Lei Yan, Florida State University, Department of Statistics
Title: Optimizing Quality Tolerance Limits Monitoring in Clinical Trials Through
Machine Learning Methods
Summary: This paper introduces a machine learning enabled approach to facilitate real-time, automated monitoring of Quality Tolerance Limits (QTLs) in clinical trials. Unlike the traditional quality assurance process, where QTLs are evaluated based on single-source data and arbitrary defined fixed threshold, our QTL-ML framework integrates information from multiple clinical domains to predict the clinical QTL of variety types at program, study, site and patient level. Moreover, our approach is assumption-free, relying not on historical expectations but on dynamically accumulating trial data to predict quality tolerance limit risks in an automated manner. Embedded within ICH-E6 recommended risk-based monitoring principles, this innovative machine learning solution for QTL monitoring has the potential to transform sponsors’ ability to protect patient safety, reduce trial duration, and lower trial costs.
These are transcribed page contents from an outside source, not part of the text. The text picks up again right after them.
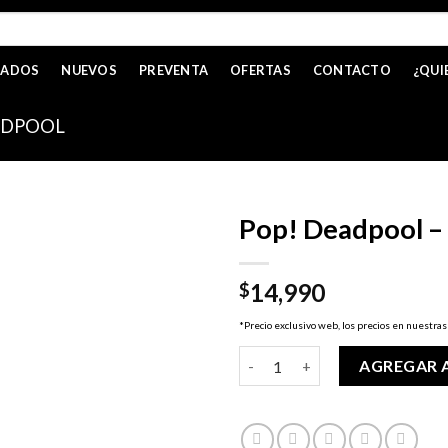
CADOS
NUEVOS
PREVENTA
OFERTAS
CONTACTO
¿QUI
ADPOOL
Pop! Deadpool 
14,990
$
*Precio exclusivo web, los precios en nuestras
Pop! Deadpool - Deadpool Thu
AGREGAR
Jialing Liu, University of Minnesota, Division of Biostatistics and Health Data Science
Title: Variable Selection and Prediction for Longitudinal Data Using Bayesian Transfer Learning
Summary: Contemporary longitudinal data typically involve high-dimensional time-course measurements on small samples, making model estimation challenging due to variability and unstable predictions. It's natural to borrow information from additional datasets with similar covariate-outcome relations to improve inference in the target data. We propose a novel Bayesian transfer learning model for longitudinal data (BTLL) that uses mixture models to adaptively account for differences between source and target outcome parameters. This approach minimizes bias by limiting inappropriate information transfer, and simulation studies demonstrate that BTLL significantly enhances parameter precision and reduces bias in heterogeneous settings.
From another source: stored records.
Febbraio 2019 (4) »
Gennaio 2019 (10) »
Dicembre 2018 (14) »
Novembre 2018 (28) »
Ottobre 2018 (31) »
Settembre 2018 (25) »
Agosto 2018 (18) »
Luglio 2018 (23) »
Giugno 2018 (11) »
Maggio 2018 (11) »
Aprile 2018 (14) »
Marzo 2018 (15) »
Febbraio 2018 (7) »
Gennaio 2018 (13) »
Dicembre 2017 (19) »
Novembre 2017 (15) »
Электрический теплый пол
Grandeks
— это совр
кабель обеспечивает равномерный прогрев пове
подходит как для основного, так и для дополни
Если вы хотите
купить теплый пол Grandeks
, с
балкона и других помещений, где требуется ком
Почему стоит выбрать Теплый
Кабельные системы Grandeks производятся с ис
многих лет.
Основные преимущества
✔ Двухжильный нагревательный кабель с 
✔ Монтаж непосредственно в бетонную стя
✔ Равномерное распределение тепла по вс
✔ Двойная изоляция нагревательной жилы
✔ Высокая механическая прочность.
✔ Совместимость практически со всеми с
Siyi Liu, North Carolina State University (graduated in December, 2024)
Title: Improved inference for survival heterogeneity of treatment effect leveraging trial and observational studies
Summary:
This paper aims at leveraging observational studies to enhance the inference of the heterogeneity of treatment effect for time-to-event outcomes while addressing unmeasured confounding. To achieve this, a confounding function is introduced to quantify the discrepancy between observed and causal treatment effects based on measured covariates, and it facilitates the identification and construction of an integrative estimator by minimizing a penalized loss function. The proposed estimator demonstrates a promising convergence rate, asymptotic normality, and efficiency at least equal to that of the trial estimator, with its effectiveness further validated through simulations and real-world application.
With this year's competition coming to an end, we want to give a big shout-out to all the winners for their incredible achievements and hard work. Your success is truly inspirational! To everyone who participated, we appreciate your efforts and enthusiasm. Keep working on your skills and passions. We can't wait to see you shine in the years to come. Keep going, keep dreaming, and keep achieving!